La romancière Marie-Hélène Lafon creuse son sillon avec un nouveau roman sur l'histoire d'une famille ancrée dans la terre du Cantal.

Article rédigé par Laurence Houot
France Télévisions - Rédaction Culture
Publié Mis à jour
Temps de lecture : 2 min
La romancière Marie-Hélène Lafon à Barcelone pour présenter son livre "Nos vies", en mars 2020 (TONI ALBIR / EFE)

La romancière Marie-Hélène Lafon poursuit son œuvre avec un treizième roman, Histoire du fils (Buchet-Chastel), en librairie le 20 août 2020. Après Joseph (2014)  ou de Nos vies (2017), l'écrivaine nous embarque cette fois dans une fresque familiale, qui embrasse un siècle d'histoire.

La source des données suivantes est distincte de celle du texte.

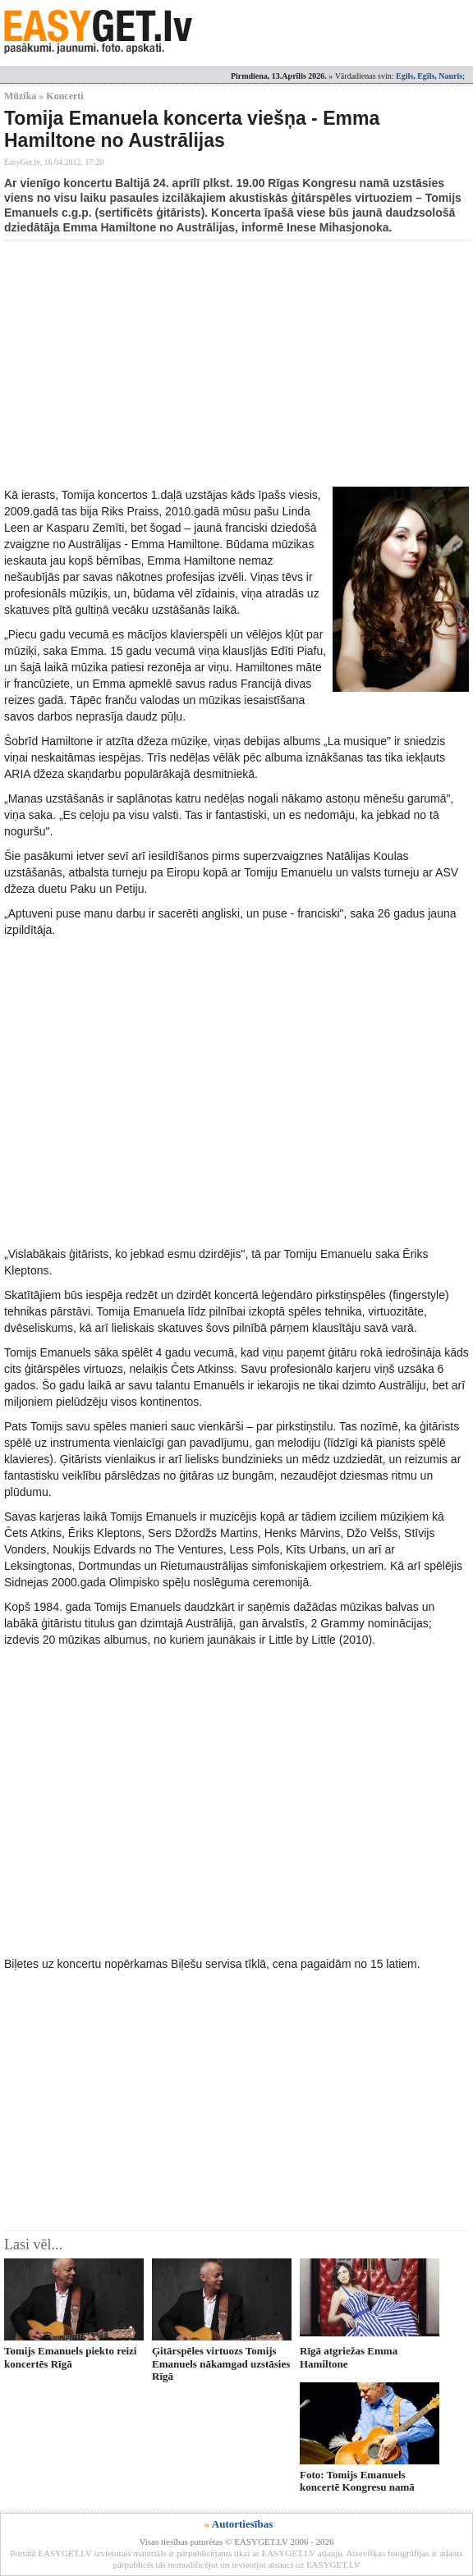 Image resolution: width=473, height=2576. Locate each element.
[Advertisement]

L'histoire : elle commence par un drame le jeudi 25 avril 1908 à Chanterelle, petit village du Cantal. Armand, quatre ans, se réveille, impatient de rejoindre sa nounou Antoinette dans la cuisine, pendant que son frère jumeau, Paul, dort toujours. Ici la vie est rythmée par les lessives qui durent deux jours, les colères du père, la grande toilette du samedi soir, les dictons de la tante Margueritte et le carillon de la salle à manger, qui quand il sonne la demie de huit heures, autorise Armand à se lever. Dans la cuisine l'eau de la lessive a été mise à bouillir. Quand Armand descend se jeter dans les jambes d'Antoinette, l'élan de ce début de journée "s'achève dans un cri déchiré qui réveille Paul".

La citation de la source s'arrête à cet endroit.